Learn how to run models and apply basic optimizations using the LiteRT-LM CLI.
Quick Start
Run the Gemma4 E2B model:
Linux/MacOS
litert-lm run \
--from-huggingface-repo=litert-community/gemma-4-E2B-it-litert-lm \
gemma-4-E2B-it.litertlm \
--prompt="What is the capital of France?"
Windows
litert-lm run `
--from-huggingface-repo=litert-community/gemma-4-E2B-it-litert-lm `
gemma-4-E2B-it.litertlm `
--prompt="What is the capital of France?"
Run a local model
Linux/MacOS
litert-lm run path/to/model.litertlm
Windows
litert-lm run path\to\model.litertlm
GPU Acceleration
To accelerate inference using your device's GPU, use the --backend=gpu flag:
Linux/MacOS
litert-lm run \
--from-huggingface-repo=litert-community/gemma-4-E2B-it-litert-lm \
gemma-4-E2B-it.litertlm \
--backend=gpu \
--prompt="What is the capital of France?"
Windows
litert-lm run `
--from-huggingface-repo=litert-community/gemma-4-E2B-it-litert-lm `
gemma-4-E2B-it.litertlm `
--backend=gpu `
--prompt="What is the capital of France?"
Multi-Token Prediction (MTP)
Multi-Token Prediction (MTP) is a performance optimization that significantly accelerates decode speeds. MTP is universally recommended for all tasks on GPU backends.
To enable MTP in the CLI, use the --enable-speculative-decoding=true flag:
Linux/MacOS
litert-lm run \
--from-huggingface-repo=litert-community/gemma-4-E2B-it-litert-lm \
gemma-4-E2B-it.litertlm \
--backend=gpu \
--enable-speculative-decoding=true \
--prompt="What is the capital of France?"
Windows
litert-lm run `
--from-huggingface-repo=litert-community/gemma-4-E2B-it-litert-lm `
gemma-4-E2B-it.litertlm `
--backend=gpu `
--enable-speculative-decoding=true `
--prompt="What is the capital of France?"
Multi-Modality
The LiteRT-LM CLI supports running multimodal models with image and audio attachments.
Prerequisites
To use attachments, you must specify the appropriate backend for processing them:
- For images: Use the
--vision-backendoption. - For audio: Use the
--audio-backendoption.
Supported backends typically include cpu and gpu.
Image Attachments
To run a model with an image attachment:
litert-lm run <model-ref> --vision-backend=gpu --attachment=image.jpg --prompt="Describe this image."
Audio Attachments
To run a model with an audio attachment:
litert-lm run <model-ref> --audio-backend=gpu --attachment=audio.wav --prompt="Transcribe this audio."
Multiple Attachments
You can attach multiple files by repeating the --attachment option:
litert-lm run <model-ref> --audio-backend=cpu --vision-backend=gpu --attachment=audio.wav --attachment=image.jpg ...
Function Calling
Augment your local LLMs with Python capabilities by running tools through presets.

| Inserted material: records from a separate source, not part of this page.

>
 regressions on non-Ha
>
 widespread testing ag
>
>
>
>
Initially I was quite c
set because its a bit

Using Presets for Tool Use
You can run tools with presets. Create a preset.py file to define your tools
and system instructions:
import datetime
def get_current_time() -> str:
"""Returns the current date and time."""
return datetime.datetime.now().strftime("%Y-%m-%d %H:%M:%S")
system_instruction = "You are a helpful assistant with access to tools."

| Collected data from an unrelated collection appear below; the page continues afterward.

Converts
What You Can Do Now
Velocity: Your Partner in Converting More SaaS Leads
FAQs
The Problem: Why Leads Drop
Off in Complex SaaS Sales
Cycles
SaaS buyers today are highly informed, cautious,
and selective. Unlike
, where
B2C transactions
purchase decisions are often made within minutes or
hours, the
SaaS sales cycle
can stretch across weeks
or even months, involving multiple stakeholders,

tools = [get_current_time]
Run the model with the preset:
litert-lm run <model-ref> --preset=preset.py
How it Works
When you ask a question that requires external information (like the current time), the model recognizes that it needs to call a tool:
- Model Emits
tool_call: The model outputs a JSON request to call theget_current_timefunction. - CLI Executes Tool: The LiteRT-LM CLI intercepts this call and executes the corresponding Python function defined in your
preset.py. - CLI Sends
tool_response: The CLI sends the result back to the model. - Model Generates Final Answer: The model uses the tool response to compute and generate the final answer for the user.

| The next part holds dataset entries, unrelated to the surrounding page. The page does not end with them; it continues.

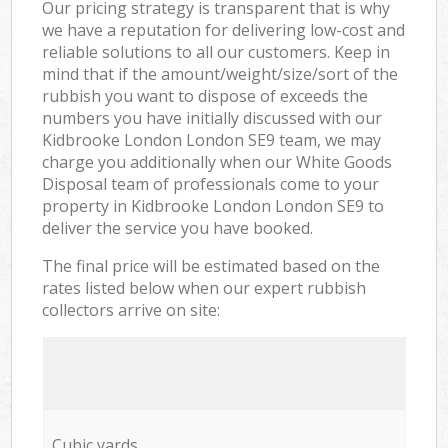
Our pricing strategy is transparent that is why
we have a reputation for delivering low-cost and
reliable solutions to all our customers. Keep in
mind that if the amount/weight/size/sort of the
rubbish you want to dispose of exceeds the
numbers you have initially discussed with our
Kidbrooke London London SE9 team, we may
charge you additionally when our White Goods
Disposal team of professionals come to your
property in Kidbrooke London London SE9 to
deliver the service you have booked.
The final price will be estimated based on the
rates listed below when our expert rubbish
collectors arrive on site:
Cubic yards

Sample interactive session:
> what will the time be in two hours?
[tool_call] {"arguments": {}, "name": "get_current_time"}
[tool_response] {"name": "get_current_time", "response": "2026-03-25 21:54:07"}
The current time is 2026-03-25 21:54:07.
In two hours, it will be **2026-03-25 23:54:07**.
This "Function Calling" loop happens automatically within the CLI, allowing you to augment local LLMs with Python capabilities without writing any complex orchestration code.